Archive for the ‘bi’ Category

Pentaho’s Road To Profitability - Take 2

Tuesday, June 29th, 2010

Tom Barber, a collaborator of mine, one of the most active community member of the Pentaho project, posted a very interesting blog entry this week. He is looking back at the path of Pentaho Corporation, a commercial open source business intelligence company, and their latest strategies for growth. He notes that in the past months, Pentaho has put a lot of effort in marketing initiatives and hired many big wigs in their marketing staff. In his opinion, this is somewhat against the ideals of commercial OSS development.
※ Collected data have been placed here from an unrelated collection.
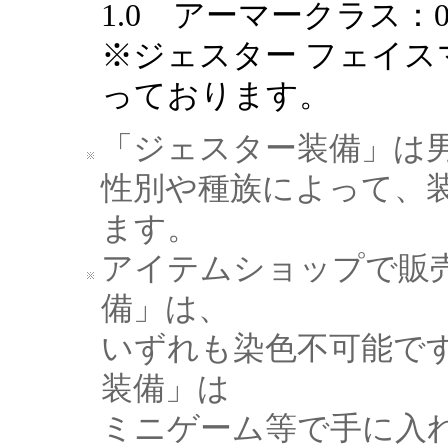
1.0 アーマークラス：
※ジェスター フェイ
っております。
「ジェスター装備」は
性別や種族によって、
ます。
アイテムショップで販
備」は、
いずれも染色不可能で
装備」は
ミニゲーム等で手に入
The commercial open source business model is still very young and has not encountered many great challenges up to now. Nor has it sailed in very troubled waters. Yet some signs are already warning people to be very careful with the years to come. Sun Microsystems (now Oracle) was surviving thanks to donations. Compiere recently made the news for all the bad reasons. Red Hat is doing pretty well though. In a nutshell, anything is still possible; good or bad.

Tom’s wish was that Pentaho would rather focus on paying skilled engineers rather than sales people. Now, as much as somewhat agree with the general idea, one must keep in mind that there is no correlation between the number of talented people getting paid to be on a project and it’s success. Some notoriously successful projects depend almost entirely on it’s community base. Mozilla Corporation to name only one. Others employ thousands of employees, yet achieve mediocre results. One could also argue that an effective marketing campaign will in fact boost people’s awareness, thus getting more talented people to join the community base. There is no tested and fail proof recipe so far. As I said earlier, everything goes.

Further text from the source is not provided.